TASK INPUTS
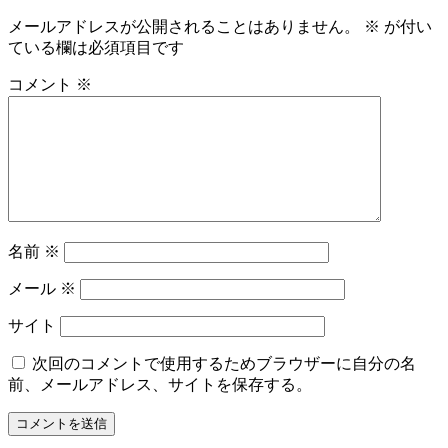
メールアドレスが公開されることはありません。
※
が付い
ている欄は必須項目です
コメント
※
名前
※
メール
※
サイト
次回のコメントで使用するためブラウザーに自分の名
前、メールアドレス、サイトを保存する。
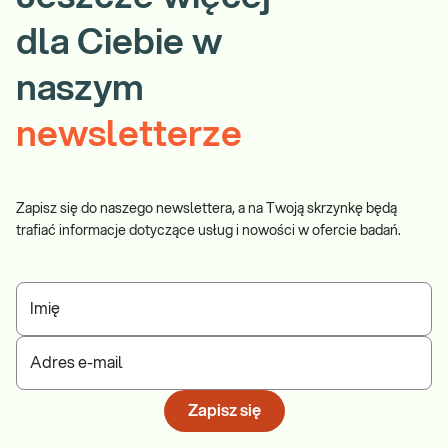
dla Ciebie w
naszym
newsletterze
Zapisz się do naszego newslettera, a na Twoją skrzynkę będą
trafiać informacje dotyczące usług i nowości w ofercie badań.
Imię
Adres e-mail
Zapisz się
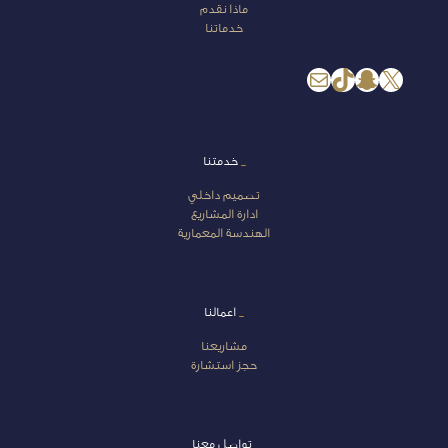
ماذا نقدم
خدماتنا
إكس
سناب شات
تيك توك
بريد
_
خدمتنا
تصميم داخلي
ادارة المشاريع
الهندسة المعمارية
_
اعمالنا
مشاريعنا
حجز استشارة
_
تواصل معنا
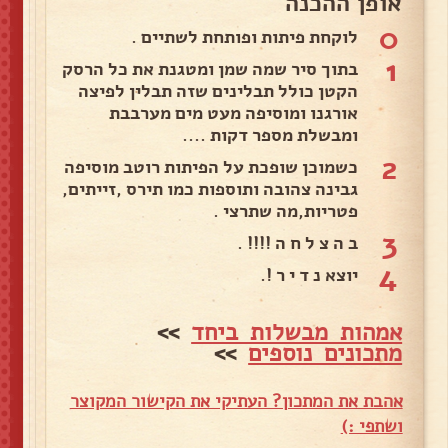
אופן ההכנה
0
לוקחת פיתות ופותחת לשתיים .
1
בתוך סיר שמה שמן ומטגנת את כל הרסק
הקטן כולל תבלינים שזה תבלין לפיצה
אורגנו ומוסיפה מעט מים מערבבת
ומבשלת מספר דקות ....
2
כשמוכן שופכת על הפיתות רוטב מוסיפה
גבינה צהובה ותוספות כמו תירס ,זייתים,
פטריות,מה שתרצי .
3
ב ה צ ל ח ה !!!! .
4
יוצא נ ד י ר !.
אמהות מבשלות ביחד
>>
מתכונים נוספים
>>
אהבת את המתכון? העתיקי את הקישור המקוצר
ושתפי :)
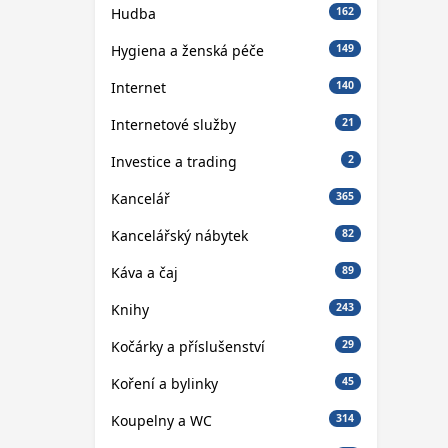
Hudba
162
Hygiena a ženská péče
149
Internet
140
Internetové služby
21
Investice a trading
2
Kancelář
365
Kancelářský nábytek
82
Káva a čaj
89
Knihy
243
Kočárky a příslušenství
29
Koření a bylinky
45
Koupelny a WC
314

INSTRUCTIONS FOR THE TASK
Each line in the material with "Zapisz" in it must be reported.

TASK RESPONSE
Zapisz się do naszego newslettera, a na Twoją skrzynkę będą
Zapisz się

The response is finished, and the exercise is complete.